This repo contains performance and resource for the building blocks of fpgaConvNet, a Streaming Architecture-based Convolutional Neural Network (CNN) acceleration toolflow, which maps CNN models to FPGAs. The building blocks are implemented in hardware in the fpgaconvnet-hls repository. These models are used in conjunction with samo, a Streaming Architecture optimiser, where there are instructions for performing optimisation.
The following programs are required:
python (>=3.7)
To install this package, run from this directory the following:
python -m pip install fpgaconvnet-model
This repo can be used to get performance and resource estimates for different hardware configurations. To start, the desired network will need to be parsed into fpgaConvNet's representation. Then a hardware configuration can be loaded, and performance and resource predictions obtained.

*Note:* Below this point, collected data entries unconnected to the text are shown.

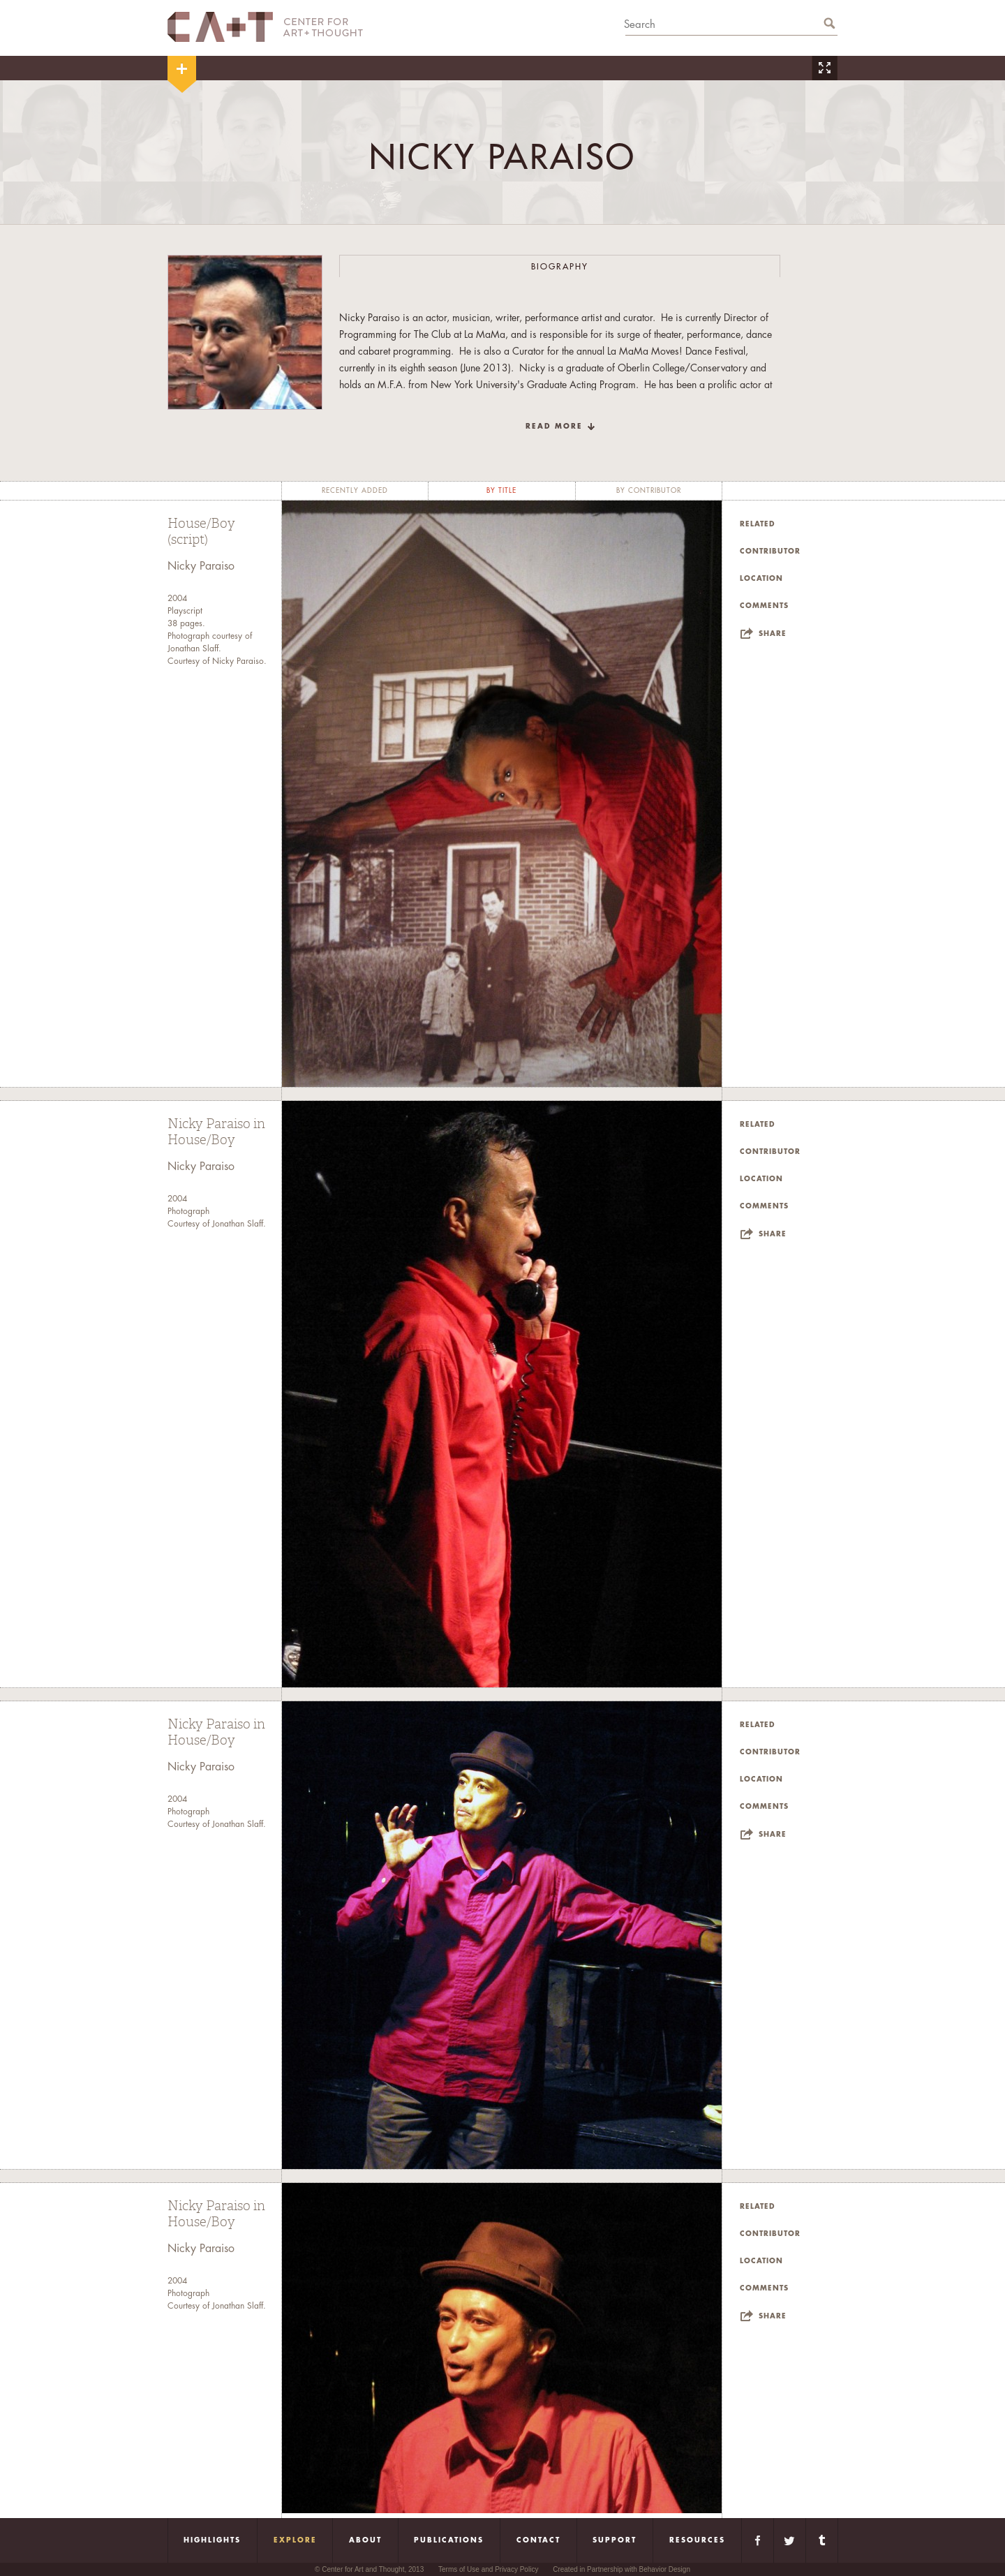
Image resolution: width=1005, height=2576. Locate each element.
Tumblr (822, 2540)
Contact (538, 2540)
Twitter (789, 2540)
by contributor (648, 490)
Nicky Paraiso (201, 566)
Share (773, 633)
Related (757, 524)
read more (554, 426)
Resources (697, 2540)
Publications (449, 2540)
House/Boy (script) (201, 531)
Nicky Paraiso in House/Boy (216, 1132)
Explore (295, 2540)
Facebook (757, 2540)
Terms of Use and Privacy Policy (488, 2569)
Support (614, 2540)
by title (501, 490)
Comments (764, 605)
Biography (559, 266)
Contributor (770, 551)
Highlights (212, 2540)
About (365, 2540)
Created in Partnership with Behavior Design (621, 2569)
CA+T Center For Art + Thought (265, 27)
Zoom (824, 68)
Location (761, 578)
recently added (355, 490)
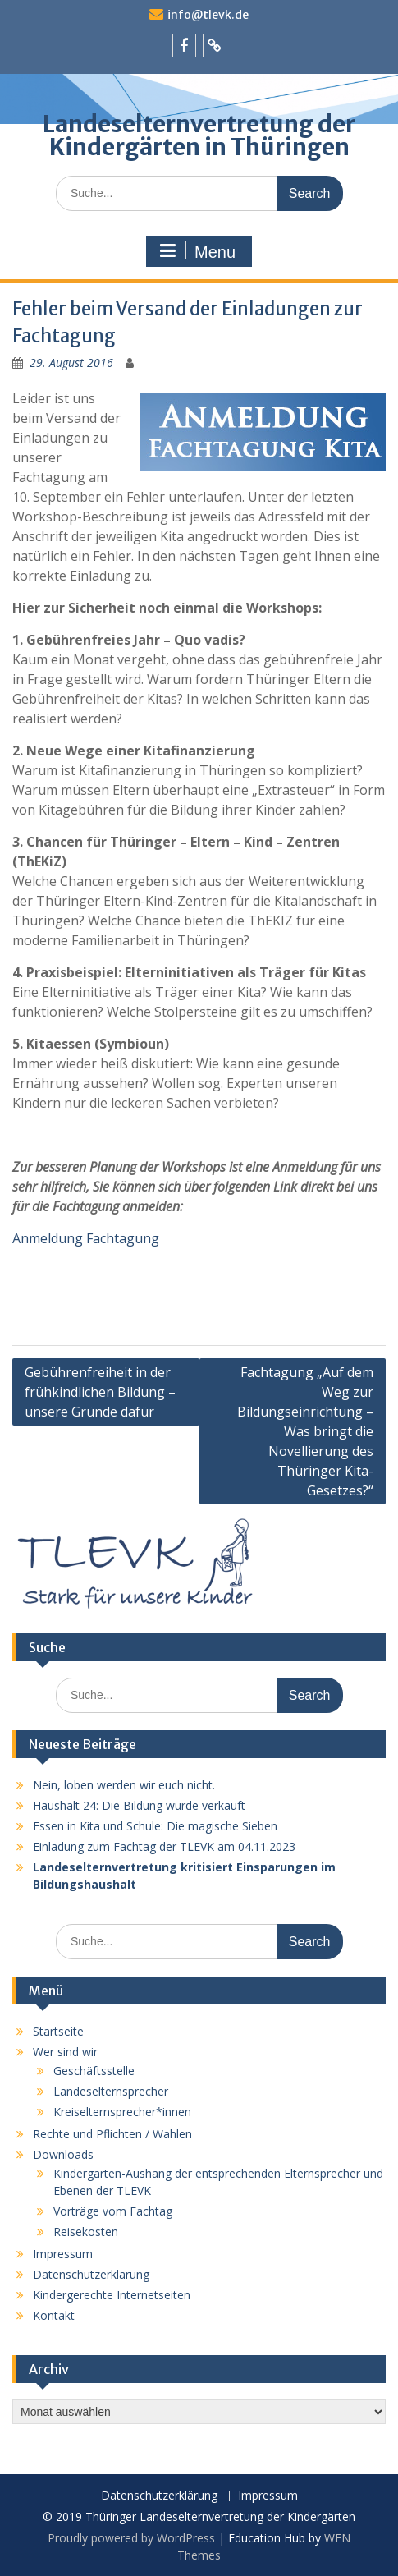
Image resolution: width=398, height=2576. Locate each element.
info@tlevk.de (208, 14)
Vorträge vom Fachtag (112, 2211)
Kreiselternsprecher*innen (122, 2111)
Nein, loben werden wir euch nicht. (124, 1785)
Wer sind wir (65, 2051)
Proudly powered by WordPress (131, 2538)
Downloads (63, 2154)
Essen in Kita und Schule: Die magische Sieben (155, 1826)
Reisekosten (85, 2231)
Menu (197, 251)
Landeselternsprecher (110, 2091)
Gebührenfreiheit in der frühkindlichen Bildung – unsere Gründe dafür (100, 1392)
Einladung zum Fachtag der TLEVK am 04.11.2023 (164, 1846)
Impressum (63, 2253)
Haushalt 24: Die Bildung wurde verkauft (139, 1805)
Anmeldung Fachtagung (85, 1238)
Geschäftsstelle (94, 2070)
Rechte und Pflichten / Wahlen (112, 2134)
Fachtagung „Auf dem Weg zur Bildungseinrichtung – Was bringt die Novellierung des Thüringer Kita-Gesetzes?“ (305, 1431)
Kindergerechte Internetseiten (111, 2295)
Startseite (58, 2031)
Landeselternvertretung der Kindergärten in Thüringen (199, 135)
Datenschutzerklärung (91, 2274)
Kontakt (54, 2315)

from fpgaconvnet.models.network import Network
# initialise network, and load a configuration
net = Network("model-name", "model.onnx")
net.load_network("model-config.json")
# print performance and resource estimates
print(f"predicted latency (us): {net.get_latency()*1000000}")
print(f"predicted throughput (img/s): {net.get_throughput()} (batch size={net.batch_size})")
print(f"predicted resource usage: {net.partitions[0].get_resource_usage()}")
# visualise the network configuration
net.visualise("image-path.png", mode="png")
# export out the configuration
net.save_all_partitions("config-path.json")
In order to do the CNN to hardware mapping, a model of the hardware is needed. There are four levels of abstraction for the final hardware: modules, layers, partitions and network. At each level of abstraction, there is an associated performance and resource estimate so that the constraints for the optimiser can be obtained.
- Module: These are the basic building blocks of the accelerator. The modules are the following:
- Accum
- BatchNorm
- Conv
- Glue
- SlidingWindow
- Fork
- Pool
- Squeeze
- Layer: Layers are comprised of modules. They have the same functionality of the equivalent layers of the CNN model. The following layers are supported:
- Batch Normalization
- Convolution
- Inner Product
- Pooling
- ReLU
- Partition: Partitions make up a sub-graph of the CNN model network. They are comprised of layers. A single partition fits on an FPGA at a time, and partitions are changed by reconfiguring the FPGA.
- Network: This is the entire CNN model described through hardware. A network contains partitions and information on how to execute them.
Feel free to post an issue if you have any questions or problems!